The thought was so tempting. He chuckled on the inside thinking of his father-in-law’s face when he found out. He practically lost it when he saw his controlling wife bent over the goodbye letter. No, no letter. Not even a voicemail on the phone. He would just leave, no trace, no farewell, and run away with some unknown woman. No, Judy. He would run away with Judy, and they’d escape to an uncharted island far, far away.
That was it. He crawled out of bed, threw together a bag or two, and left them at the front door. He went back upstairs and sat at the edge of the bed by Meredith. He had tried to love her. Before that he had tried to be truthful about not loving her. No amount of counseling could change how he felt. He kissed her head and softly whispered, “I’m sorry I couldn’t love you.”
He walked into the kid’s room. Their heavy breathing was muffled by the hum of the humidifier in the corner of the room. He kissed Sarah first. He knew she was a big girl.
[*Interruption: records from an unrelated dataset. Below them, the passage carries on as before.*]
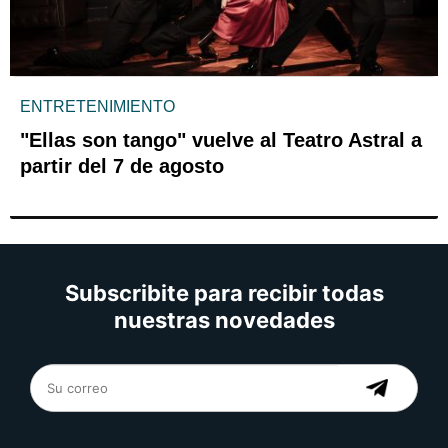
ENTRETENIMIENTO
"Ellas son tango" vuelve al Teatro Astral a
partir del 7 de agosto
Subscribite para recibir todas
nuestras novedades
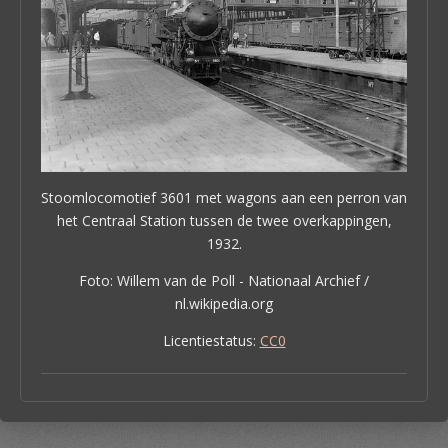
Stoomlocomotief 3601 met wagons aan een perron van
het Centraal Station tussen de twee overkappingen,
1932.
Foto: Willem van de Poll - Nationaal Archief /
nl.wikipedia.org
Licentiestatus:
CC0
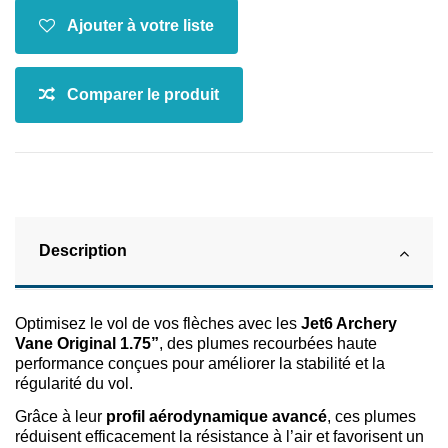
Description
Optimisez le vol de vos flèches avec les
Jet6 Archery
Vane Original 1.75”
, des plumes recourbées haute
performance conçues pour améliorer la stabilité et la
régularité du vol.
Grâce à leur
profil aérodynamique avancé
, ces plumes
réduisent efficacement la résistance à l’air et favorisent un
She never really cried, and he knew she would be able to cope with him leaving. At least he tried to convince himself of that.
The hair on his neck stood stiff. Tommy must have woken up! Oh lord, how was he going to get out of this one?
“Daddy? What are you doing?” Tommy asked with half-shut eyes.
“I’m just saying goodnight.” He walked over to Tommy, laid him back down, kissed his forehead, and stared at a younger version of himself. “I’m just saying goodnight,” he repeated. He felt tugging at his heart. He found it hardest to leave them, so innocent. It wasn’t their fault he was unhappy or that they were part of his unhappy life. But he couldn’t find the strength to stay. Tommy turned over, and he walked out of the room, forcing himself to not look back. In fact, he didn’t look back, not until he was forced to face the house in his rear view mirror as he made his way down Mulberry, driving at the slowest speed he had ever driven on that road.
He could see the red eyes in the distance as he neared the mangled bridge. He’d have to wait yet again at the most critical moment of his life, a moment that took years building up to, the one moment that had gone through so much scrutiny in his head, but never his heart. He drove ever so slowly towards the red light, questioning the very choice he had just made.
Am I really going to do this? This isn't me! Why is this so easy for me?

How simple it was to make it as far as he did without remorse bothered him more than leaving did. But as he neared stopping and turning around, for the very first time without pause, the light turned green.